The horse trainer from the sanctuary managed to get here on Wednesday, the first time in nearly four weeks since agreeing to. She was still trying to persuade me to keep them and says they will be great family ponies. I've realised that I need to man up to the situation a bit more too, I'm too soft and have been trying to navigate the whole situation mindfully because they are from a sanctuary, we're in a pandemic, everyone is under pressure etc etc but she's been aware that I've been struggling with them since around early October last year so should have suspected this may happen.? I simply said no, and as already informed they need to be away sooner rather than later, and by the end of Feb at the latest as it isn't fair on me, my mental health or my family.

On the positive, I've learnt a lot of valuable lessons! I know we rarely get the exact pony/horse we thought we were getting but it's made me a lot more aware of making better choices, my own ability and skills, and what suits my family more.

I've been studying animal behaviour science as part of an equine therapy qualification I'm studying for. It has helped me also realise how scarred these two really are and there are no guarantees that they will ever evolve to what I would consider a safe family pony. I'm also continuing to take my own training lessons and like you all, every day is a learning day around them :)

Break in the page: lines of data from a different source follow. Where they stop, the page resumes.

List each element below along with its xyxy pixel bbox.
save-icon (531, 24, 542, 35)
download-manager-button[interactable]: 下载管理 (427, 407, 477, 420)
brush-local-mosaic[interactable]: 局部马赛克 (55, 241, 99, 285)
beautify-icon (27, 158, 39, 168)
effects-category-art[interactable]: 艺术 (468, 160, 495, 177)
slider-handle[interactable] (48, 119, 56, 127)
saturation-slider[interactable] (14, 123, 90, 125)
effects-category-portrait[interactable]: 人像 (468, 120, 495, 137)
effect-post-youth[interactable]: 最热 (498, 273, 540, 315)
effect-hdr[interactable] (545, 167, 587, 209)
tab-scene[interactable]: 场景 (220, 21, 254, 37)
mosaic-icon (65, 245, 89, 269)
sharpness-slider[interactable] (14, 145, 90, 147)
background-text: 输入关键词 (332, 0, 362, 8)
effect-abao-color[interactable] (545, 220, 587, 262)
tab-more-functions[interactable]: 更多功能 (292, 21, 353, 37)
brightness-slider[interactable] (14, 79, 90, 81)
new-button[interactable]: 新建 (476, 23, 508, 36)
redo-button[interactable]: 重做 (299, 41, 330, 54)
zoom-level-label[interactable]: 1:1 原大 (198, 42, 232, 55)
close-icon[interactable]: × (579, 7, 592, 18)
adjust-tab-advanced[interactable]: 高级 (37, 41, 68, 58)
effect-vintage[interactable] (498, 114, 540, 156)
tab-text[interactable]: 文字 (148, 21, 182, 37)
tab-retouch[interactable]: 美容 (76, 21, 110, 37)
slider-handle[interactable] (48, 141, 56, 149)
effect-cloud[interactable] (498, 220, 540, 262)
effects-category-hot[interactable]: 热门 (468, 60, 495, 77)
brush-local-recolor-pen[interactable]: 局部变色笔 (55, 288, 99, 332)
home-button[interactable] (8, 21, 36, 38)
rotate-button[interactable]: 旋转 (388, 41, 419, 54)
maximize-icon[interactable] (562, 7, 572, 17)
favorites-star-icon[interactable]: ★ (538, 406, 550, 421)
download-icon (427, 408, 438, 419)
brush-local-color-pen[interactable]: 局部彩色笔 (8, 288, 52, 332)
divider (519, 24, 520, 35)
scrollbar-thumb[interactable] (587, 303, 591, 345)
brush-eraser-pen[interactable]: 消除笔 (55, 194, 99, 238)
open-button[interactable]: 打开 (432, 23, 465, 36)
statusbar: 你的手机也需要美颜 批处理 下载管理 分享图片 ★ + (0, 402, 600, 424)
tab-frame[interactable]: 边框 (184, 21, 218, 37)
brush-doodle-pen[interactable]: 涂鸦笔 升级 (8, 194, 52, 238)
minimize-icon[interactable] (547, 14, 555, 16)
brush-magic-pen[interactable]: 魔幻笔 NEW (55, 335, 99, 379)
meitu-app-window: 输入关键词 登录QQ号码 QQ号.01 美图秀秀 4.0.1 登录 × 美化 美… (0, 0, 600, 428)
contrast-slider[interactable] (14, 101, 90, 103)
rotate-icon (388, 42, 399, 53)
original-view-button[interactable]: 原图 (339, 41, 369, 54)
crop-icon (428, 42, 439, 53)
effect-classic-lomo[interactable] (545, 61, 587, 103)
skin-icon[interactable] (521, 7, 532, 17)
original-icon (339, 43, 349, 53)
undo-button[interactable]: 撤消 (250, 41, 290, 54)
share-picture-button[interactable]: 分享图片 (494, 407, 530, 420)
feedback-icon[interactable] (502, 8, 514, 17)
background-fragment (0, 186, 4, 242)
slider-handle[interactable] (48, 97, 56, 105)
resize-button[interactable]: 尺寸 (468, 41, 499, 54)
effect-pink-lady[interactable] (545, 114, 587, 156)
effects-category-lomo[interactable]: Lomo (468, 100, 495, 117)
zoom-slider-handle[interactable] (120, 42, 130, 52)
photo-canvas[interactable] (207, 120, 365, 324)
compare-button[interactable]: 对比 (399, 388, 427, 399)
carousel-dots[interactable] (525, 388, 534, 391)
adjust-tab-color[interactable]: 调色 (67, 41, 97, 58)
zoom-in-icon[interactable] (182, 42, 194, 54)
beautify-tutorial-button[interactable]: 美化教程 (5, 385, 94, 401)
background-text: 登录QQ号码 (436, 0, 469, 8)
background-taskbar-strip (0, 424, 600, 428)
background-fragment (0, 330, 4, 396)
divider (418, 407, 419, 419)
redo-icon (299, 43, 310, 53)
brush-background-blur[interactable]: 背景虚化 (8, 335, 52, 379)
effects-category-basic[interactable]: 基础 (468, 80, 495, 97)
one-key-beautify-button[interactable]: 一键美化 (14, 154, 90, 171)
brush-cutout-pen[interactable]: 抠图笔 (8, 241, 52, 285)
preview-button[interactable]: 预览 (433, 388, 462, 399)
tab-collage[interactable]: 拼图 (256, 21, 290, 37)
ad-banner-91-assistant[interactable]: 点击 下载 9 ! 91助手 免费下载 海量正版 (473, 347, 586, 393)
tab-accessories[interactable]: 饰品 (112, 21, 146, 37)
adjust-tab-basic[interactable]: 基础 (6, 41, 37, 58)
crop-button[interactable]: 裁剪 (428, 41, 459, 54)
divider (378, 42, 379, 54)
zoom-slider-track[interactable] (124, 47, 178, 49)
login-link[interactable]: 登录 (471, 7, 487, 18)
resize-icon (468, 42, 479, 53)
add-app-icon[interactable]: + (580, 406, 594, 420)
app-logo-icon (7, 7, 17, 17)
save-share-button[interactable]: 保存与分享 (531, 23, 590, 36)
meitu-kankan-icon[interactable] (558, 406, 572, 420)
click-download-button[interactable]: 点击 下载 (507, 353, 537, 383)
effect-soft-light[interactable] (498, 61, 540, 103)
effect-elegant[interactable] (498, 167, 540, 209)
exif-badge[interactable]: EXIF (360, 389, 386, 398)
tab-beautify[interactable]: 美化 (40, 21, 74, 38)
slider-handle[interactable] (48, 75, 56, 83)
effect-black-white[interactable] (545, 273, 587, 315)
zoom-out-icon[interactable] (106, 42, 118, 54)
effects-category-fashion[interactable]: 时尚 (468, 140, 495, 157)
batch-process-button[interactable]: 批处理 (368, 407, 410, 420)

I've got support from some other horsey friends as my confidence has been knocked with these two (I must be a crap trainer, horsey person etc). We've also been looking at more suitable minis the past few months which has helped me reaffirm how unsuitable these two are. We are hoping to have something more suitable for our family very soon, we've found a Falabella filly and a Falabella-blend gelding (5 years) who are both extremely quiet, well handled, a joy to be around....the kids and my partner adore them.

Such a journey and there is still sadness about them going and I think I posted this thread out of desperation to see if there is something I've missed out and I could learn, but I know it's the best decision for my family, and for them too. THANK YOU everyone, I'm so glad I found this forum.